Two teams of researchers pursuing optical breakthroughs got a boost from the Optica Foundation, which gave each team $100,000 in grants. One team is looking at boosting bandwidth, while the other is looking to improve free space optics.

Optica is an American scientific society for optics and photonics.

Boosting Optical Bandwidth

A team led by Dr. Ying Xue from The Hong Kong University of Science and Technology aims to help networks become capable of processing the immense amount of data being produced globally.

The amount of data growth is so great that silicon-based integrated circuits and systems are becoming bottlenecks. Although some potential solutions have emerged, those solutions have been hampered by fabrication, production and economic constraints.

Xue and her team were awarded the grant for work on an integration method called lateral aspect ratio trapping (LART). According to a release issued by Optica Foundation, LART enables placement of high-performance lasers precisely where they are needed in a photonic integrated circuit.

Within six months, the researchers expect to conduct experiments to fine-tune and gather information on designs for electrically pumped lasers in silicon photonics.

“This is complex work, but it will address the issues of integrated photonics delivering on the promises of silicon photonics,” Xue said in a prepared statement.

“We are looking at the complete functionality of a photonic integrated circuit on silicon, enabling large bandwidth, low cost, and the integration of electronics on the same chip. It will open new opportunities in research and industry.”

Free Space Optics

A team led by Dr. Ahmed Dorrah from the Harvard John A. Paulson School of Engineering and Applied Sciences is focused on making terahertz radiation for free space optical communications, which uses light propagating in free space to wirelessly transmit data traffic.
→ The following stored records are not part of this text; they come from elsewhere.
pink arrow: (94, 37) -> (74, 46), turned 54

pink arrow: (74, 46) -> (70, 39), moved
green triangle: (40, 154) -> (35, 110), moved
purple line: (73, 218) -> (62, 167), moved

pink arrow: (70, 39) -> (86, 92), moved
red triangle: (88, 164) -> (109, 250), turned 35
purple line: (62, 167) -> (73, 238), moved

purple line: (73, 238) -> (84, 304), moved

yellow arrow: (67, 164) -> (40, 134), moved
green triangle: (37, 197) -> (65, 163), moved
Terahertz radiation offers larger bandwidth than current wireless standards “with minimal external effects,” according to Optica. But using terahertz radiation has been hindered by the shortage of affordable cameras with the correct attributes to detect and read light signals.

By developing efficient schemes for sensing and generating THz beams, Dorrah believes he can leverage them for use in FSO communications and beyond.
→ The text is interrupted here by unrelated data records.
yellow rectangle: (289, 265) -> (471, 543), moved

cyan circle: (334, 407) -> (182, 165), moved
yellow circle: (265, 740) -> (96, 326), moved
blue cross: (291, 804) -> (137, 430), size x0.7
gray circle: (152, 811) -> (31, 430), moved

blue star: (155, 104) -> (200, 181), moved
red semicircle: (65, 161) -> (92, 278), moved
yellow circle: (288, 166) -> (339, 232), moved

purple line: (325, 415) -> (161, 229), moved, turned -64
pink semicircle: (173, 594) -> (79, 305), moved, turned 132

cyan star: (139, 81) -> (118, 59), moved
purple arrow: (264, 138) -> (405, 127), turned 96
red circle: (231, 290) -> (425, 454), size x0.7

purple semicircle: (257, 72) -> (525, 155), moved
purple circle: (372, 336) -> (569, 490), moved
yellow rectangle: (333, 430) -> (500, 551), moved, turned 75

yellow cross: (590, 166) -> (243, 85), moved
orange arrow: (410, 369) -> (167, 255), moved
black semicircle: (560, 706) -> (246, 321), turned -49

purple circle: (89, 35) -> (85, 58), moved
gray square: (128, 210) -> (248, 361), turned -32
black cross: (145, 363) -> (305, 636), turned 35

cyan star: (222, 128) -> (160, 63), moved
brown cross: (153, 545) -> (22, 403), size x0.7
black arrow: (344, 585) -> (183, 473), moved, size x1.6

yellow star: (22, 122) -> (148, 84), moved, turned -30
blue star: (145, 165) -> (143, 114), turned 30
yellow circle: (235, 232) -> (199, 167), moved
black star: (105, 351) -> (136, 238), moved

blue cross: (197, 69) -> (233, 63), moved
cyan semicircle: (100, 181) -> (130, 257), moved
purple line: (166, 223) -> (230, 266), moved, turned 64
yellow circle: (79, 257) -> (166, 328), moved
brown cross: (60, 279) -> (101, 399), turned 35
The researchers aim to make terahertz communications practical by addressing that limitation. The research is on metasurfaces, which are flat optics structures “designed to control light, to convert any one-dimensional THz power detector array to a full two-dimensional wavefront camera for capturing light signals.”

In essence, the metasurface “performs a set of operations on incoming light and projects the result onto a power detector, enabling the full reading of the THz beam profile with high resolution and over broadband.”